Okay, so you’re headed to Parkgate Street anyway, to check Ryan’s out (previous post). Stall the ball. (That’s Hiberno-English for “hold on”. We want to keep this authentic folks.) There’s a noteworthy neighbouring haunt here worth a visit: Nancy Hands. A much larger venue than its quaint Parkgate Street companion, and much younger in its current form – although refurbishments were in keeping with the original Victorian style. The beauty of Nancy Hands is that, despite the vast scale of the two-storey premises, it manages to keep that cosy, almost ‘country pub’ feel to it. This is down to the division of the place into areas, the downstairs has three bars referred to as the Coffee Bar, the Whiskey and Cocktail Bar and The Snug Bar. The restaurant and piano bar are on the second floor.
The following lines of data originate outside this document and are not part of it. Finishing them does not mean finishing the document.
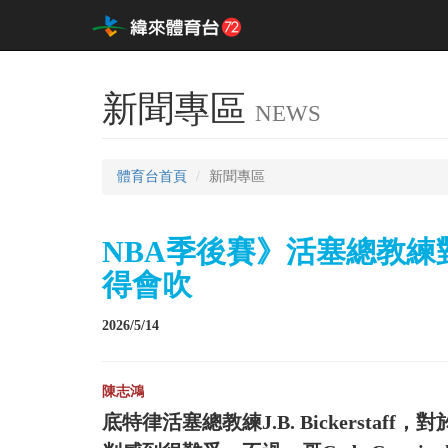
新聞專區
NEWS
體育台首頁
新聞專區
NBA季後賽》活塞總教
得會吹
2026/5/14
陳志鴻
底特律活塞總教練J.B. Bickerstaff，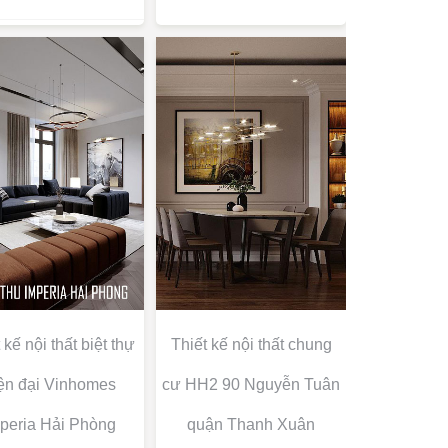
 kế nội thất biệt thự
Thiết kế nội thất chung
ện đại Vinhomes
cư HH2 90 Nguyễn Tuân
peria Hải Phòng
quận Thanh Xuân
‘Coffee Bar’ undersells it a bit, it’s definitely not a coffee bar, and you don’t need to have lived in Italy to know that. Yes it serves coffee, but so do petrol stations, and I have my doubts over whether anyone comes here for that purpose. (And if you do, that’s your own fault really.) My mother, who grew up a few miles down the road from Nancy Hands, says she had “the best beef & Guinness stew of my life” here, and actually we’ve eaten in the bar and upstairs in the restaurant many times, I’ll happily endorse the food (fantastic steak). A small, casual area with average barstools and tables, what stands out here are the fabulous Victorian glass cabinets behind the bar, bought from a chemist when Nancy Hand’s current owners took over. And they do lend a sort of apothecary feel to the bar, full of jars and glass vials and potion bottles. There’s a lovely old cashier’s desk sitting on the countertop, a wooden and glass casing with ‘cashier’ painted on the glass.
The Coffee Bar gives way down a few steps to the Whiskey and Cocktail bar, a dimly-lit, raw brick, cellar-like space with a gorgeous brick archway and fireplace. Vintage Guinness memorabilia is hanging everywhere – or to use the correct term (I learnt a new word): Guinntiques.
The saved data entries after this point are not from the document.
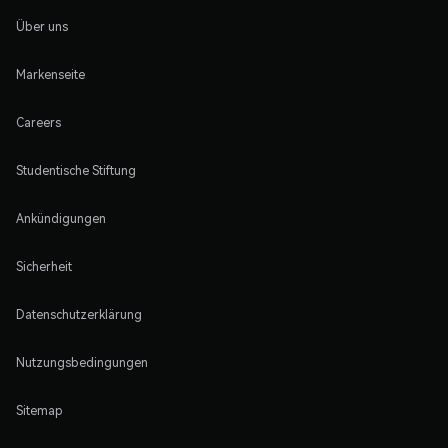
Über uns
Markenseite
Careers
Studentische Stiftung
Ankündigungen
Sicherheit
Datenschutzerklärung
Nutzungsbedingungen
Sitemap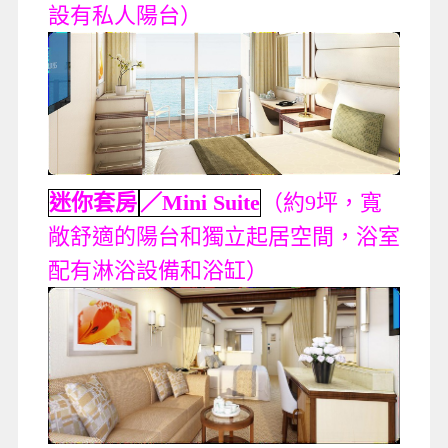
設有私人陽台）
迷你套房
／Mini Suite
（約9坪，寬
敞舒適的陽台和獨立起居空間，浴室
配有淋浴設備和浴缸）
Traditionally, the snug or the snug bar was where the ladies would sit in Victorian pubs, while men would sit at the bar. The Snug Bar (believe it or not) is a great example of this – a lovely little pub in its own entity, with a separate entrance – keeping in line with the open fire, bare brick, memorabilia-laden atmosphere of the Whiskey and Cocktail bar, on a cosier scale. I think I might like to have a girls-only area of the pub nowadays…
The staircase is most definitely worth a mention, it was once housed in Trinity College, believe it or not, and featured in the movie ‘Educating Rita’ with Mr Michael Caine. They’re some pretty impressive staircase credentials.
Upstairs – what can only be described as a galley-like Guinntiquesville – has less of an authentic Victorian feel than downstairs, more of a mixed-bag and definitely more modern, but that’s okay too. Bit too much wood/pine for my taste but it definitely has character, and in fairness it’s the dining area rather than the pub. Lots of little gems to take it – the antique clocks and furniture, and a really jazzy archway I think looks like a 1950’s jukebox!
Very warm, chatty staff and a nice crowd – locals, people working nearby and in the courts, tourists.